This section is from the book "A Manual Of Weeds", by Ada E. Georgia. Also available from Amazon: A Manual Of Weeds.
Native. Annual. Propagates by seeds.
Time of bloom: July to September.
Seed-time: September to November.
Range: Massachusetts to Minnesota, southward to the Gulf of
Mexico. Habitat: Dry, sandy soil; fields, meadows, pastures, roadsides, and waste places; most troublesome in the Southwest.
Pastures rankly infested with this weed are nearly useless, for it is strongly cathartic and when eaten in any quantity by cattle and sheep they "scour" very badly; grazing horses are sickened in the same way and must be relieved by change of forage. Young stalks are often mown and baled with the hay of infested meadows, causing the same trouble when the fodder is used in winter.
The plant is low and spreading, often branching wider than its height of one or two feet. When young the stem may be sparsely hairy, but usually it is smooth and pale green. Leaves pin-nately compound, composed of ten to fifteen pairs of small, entire, lance-shaped leaflets each tipped with a sharp bristle; petioles short, with persistent, awl-shaped stipules and having near the base a sessile gland. The leaves are sensitive, and at night "go to sleep" by folding their blades face to face and drooping against the stalk. Flowers large, often more than an inch across, lifted on slender peduncles from the upper axils, singly or in clusters of two or three; they are bright golden yellow, but often two or three of the rounded petals are spotted with purple at the base, and usually six of the anthers are purple and four are yellow. Pods slender, about two inches long, slightly hairy; when ripe, they split apart with a slightly twisting action by which the seeds are thrown a short distance from the parent plant; so that next year, where one weed grew there will be a little patch. (Fig. 158.)

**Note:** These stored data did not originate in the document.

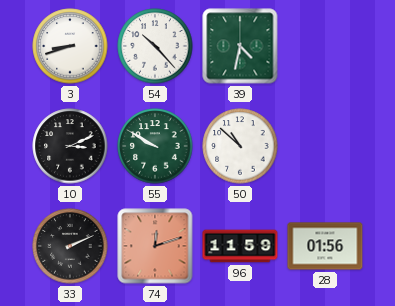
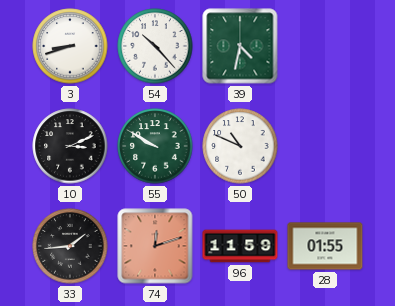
50: 10:52 -> 10:49
33: 2:11 -> 1:44
28: 01:56 -> 01:55
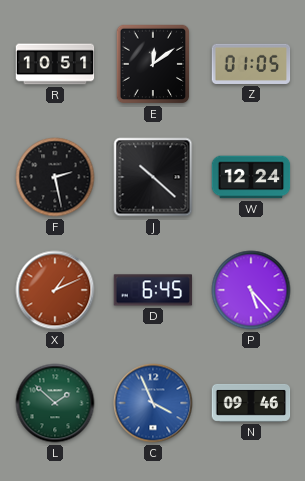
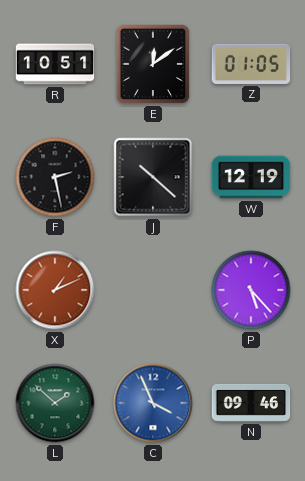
W: 12:24 -> 12:19
D: 6:45 -> none
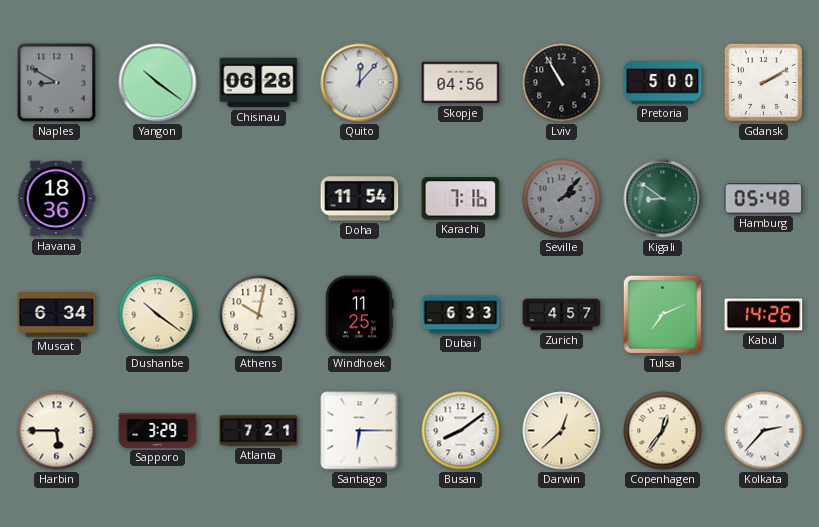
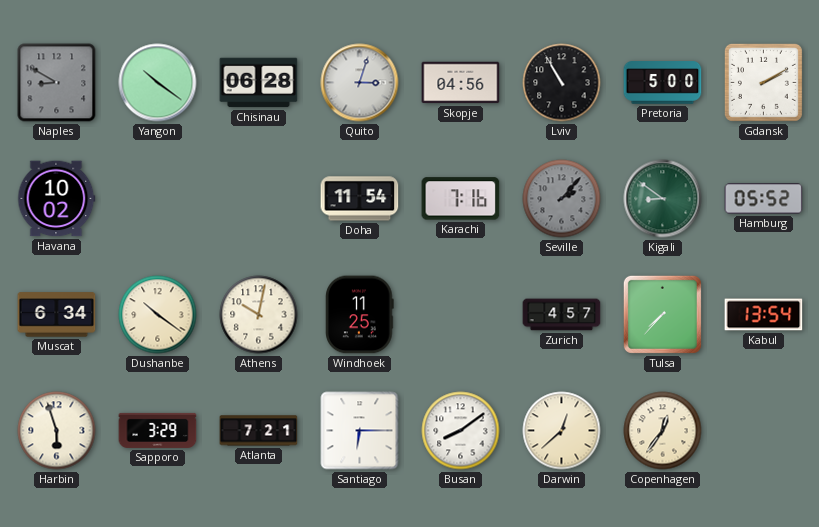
Quito: 12:07 -> 3:03
Havana: 18:36 -> 10:02
Hamburg: 05:48 -> 05:52
Dubai: 6:33 -> none
Tulsa: 7:11 -> 7:37
Kabul: 14:26 -> 13:54
Harbin: 5:45 -> 5:57
Kolkata: 2:37 -> none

Fig. 158. - Partridge Pea (Cassia Chamoecrista). X 1/3.
Prevent development of seed. Postpone all other work for a day and cut the Partridge Pea patches on noting the first golden bloom. Repeat the operation with the new growth which follows, and as soon as all dormant seed in the ground has stirred into life and been given like treatment the trouble will be ended. New infestations should be promptly pulled or cut before any seed is formed. Ground on which plants have been allowed to mature and scatter seeds should be burned over in order to destroy them.